Israeli historian Yuval Noah Harari, founder of Sapienship, has similarly warned that social platforms are designed to “hack our brains and manipulate our emotions.” He stresses the need to disconnect—not just to preserve attention, but to protect mental well-being.
Looking Beyond the Screen
There seems little doubt that smartphones and social media have contributed to the ‘anxious generation,’ but what is the root cause of that anxiety?
Candice Odgers points to “a complex set of genetic and environmental factors,” while Haidt himself concedes that devices are not the sole culprit. In The Coddling of the American Mind, he and co-author Greg Lukianoff trace the broader crisis to a culture of “safetyism”—an overcorrection toward protection, which, when paired with helicopter parenting, has stifled children’s independence, physical play, and emotional resilience.
But what lies beneath these cultural shifts? What forces are driving our collective turn toward emotional fragility and digital refuge?
Australian biologist Jeremy Griffith, of the World Transformation Movement, argues that blaming smartphones is a superficial diagnosis. The real problem, he suggests, is not the devices themselves, but what we’re trying to escape through them. In Death By Dogma, Griffith writes that communication technology like smartphones,
has very greatly increased and spread alienation by exposing children to all the now overwhelming levels of upset in the world,… its overuse, even addiction, is the result of an immense need for distraction from overwhelming internal psychological pain from all their encounters with the human condition, especially during their infancy and childhood.
In other words, today’s young people aren’t simply overwhelmed by screen time—they are overwhelmed by life itself. The smartphone is not the fire—it is the smoke. The deeper blaze, Griffith contends, is a crisis of meaning and unresolved emotional distress that has been accumulating across generations.

Psychologist Arhur Janov put it even more starkly:
The brain [of young people today] is busy, busy, dealing with the pain…when there is stimulation from the outside…it meets with a very active brain which says ‘Whoa there. Stop the input. I have too much going on inside to listen to what you ask for.’
He added,
Of course, the kid is agitated out of their mind, driven by agony inside.

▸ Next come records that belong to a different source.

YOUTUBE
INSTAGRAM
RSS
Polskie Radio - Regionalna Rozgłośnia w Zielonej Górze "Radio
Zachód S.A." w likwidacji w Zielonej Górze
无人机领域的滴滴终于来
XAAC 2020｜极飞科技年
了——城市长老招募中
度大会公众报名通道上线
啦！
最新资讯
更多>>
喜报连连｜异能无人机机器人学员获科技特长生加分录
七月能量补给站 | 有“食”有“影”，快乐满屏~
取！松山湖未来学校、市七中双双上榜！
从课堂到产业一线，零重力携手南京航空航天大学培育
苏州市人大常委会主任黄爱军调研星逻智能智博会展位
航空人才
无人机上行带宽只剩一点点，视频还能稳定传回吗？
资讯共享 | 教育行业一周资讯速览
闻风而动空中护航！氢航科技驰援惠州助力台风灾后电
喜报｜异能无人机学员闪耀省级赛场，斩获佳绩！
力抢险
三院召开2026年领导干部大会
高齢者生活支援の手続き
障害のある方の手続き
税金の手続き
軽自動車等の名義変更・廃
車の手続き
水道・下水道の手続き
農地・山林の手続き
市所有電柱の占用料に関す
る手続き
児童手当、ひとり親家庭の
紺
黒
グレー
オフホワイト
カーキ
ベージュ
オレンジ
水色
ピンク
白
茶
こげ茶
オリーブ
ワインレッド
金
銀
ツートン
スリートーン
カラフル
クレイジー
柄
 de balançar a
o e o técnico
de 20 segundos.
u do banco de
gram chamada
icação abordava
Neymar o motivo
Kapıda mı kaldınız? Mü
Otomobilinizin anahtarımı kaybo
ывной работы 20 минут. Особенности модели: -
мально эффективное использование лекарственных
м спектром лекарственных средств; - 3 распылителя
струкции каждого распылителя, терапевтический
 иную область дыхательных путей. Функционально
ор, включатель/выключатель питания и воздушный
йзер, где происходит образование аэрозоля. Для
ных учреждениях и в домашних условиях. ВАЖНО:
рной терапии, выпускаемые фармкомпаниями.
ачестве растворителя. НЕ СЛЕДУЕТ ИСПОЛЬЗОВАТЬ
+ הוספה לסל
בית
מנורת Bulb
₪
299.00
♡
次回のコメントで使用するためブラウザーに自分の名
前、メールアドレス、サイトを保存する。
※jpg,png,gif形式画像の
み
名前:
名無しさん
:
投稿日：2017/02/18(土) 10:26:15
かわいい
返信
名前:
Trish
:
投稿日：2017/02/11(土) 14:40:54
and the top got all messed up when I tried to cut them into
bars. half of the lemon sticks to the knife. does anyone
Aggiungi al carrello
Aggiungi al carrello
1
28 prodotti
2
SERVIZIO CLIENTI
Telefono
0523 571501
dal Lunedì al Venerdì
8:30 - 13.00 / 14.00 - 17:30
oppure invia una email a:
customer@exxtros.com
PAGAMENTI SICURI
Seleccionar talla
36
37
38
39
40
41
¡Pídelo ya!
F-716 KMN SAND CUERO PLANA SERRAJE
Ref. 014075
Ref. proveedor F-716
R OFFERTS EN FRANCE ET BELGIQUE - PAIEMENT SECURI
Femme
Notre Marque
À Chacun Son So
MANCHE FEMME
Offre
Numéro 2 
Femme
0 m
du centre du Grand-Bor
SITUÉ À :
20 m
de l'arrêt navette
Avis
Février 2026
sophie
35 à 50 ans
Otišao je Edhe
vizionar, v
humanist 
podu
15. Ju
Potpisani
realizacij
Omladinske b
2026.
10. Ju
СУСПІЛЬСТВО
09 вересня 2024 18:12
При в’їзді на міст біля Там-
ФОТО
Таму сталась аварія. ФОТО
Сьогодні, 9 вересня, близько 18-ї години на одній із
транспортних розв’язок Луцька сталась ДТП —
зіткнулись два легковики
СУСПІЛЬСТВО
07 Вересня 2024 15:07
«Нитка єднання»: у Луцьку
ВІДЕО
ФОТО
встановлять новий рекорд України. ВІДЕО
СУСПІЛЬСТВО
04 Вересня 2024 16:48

We want her to focus on 18th-century art and she is drowning in misery.

Seen through this lens, smartphones are less a cause than a coping mechanism—an ever-present tool to avoid confronting the deeper human condition that society is yet to fully understand.
Toward A Deeper Understanding
There is growing recognition that we are in the midst of a youth mental health crisis, and that smartphones are, in some way, entangled in it. But whether the roots of that crisis are technological, cultural, psychological, or existential, one thing is clear: we won’t solve it by managing screen time alone.
If we’re to help this generation—and the next—we must look deeper. Not just into their devices, but into their distress. Not only into algorithms, but into our alienation. The answers we need will require science, compassion, and, above all, the courage to confront what we’ve long tried to avoid: ourselves.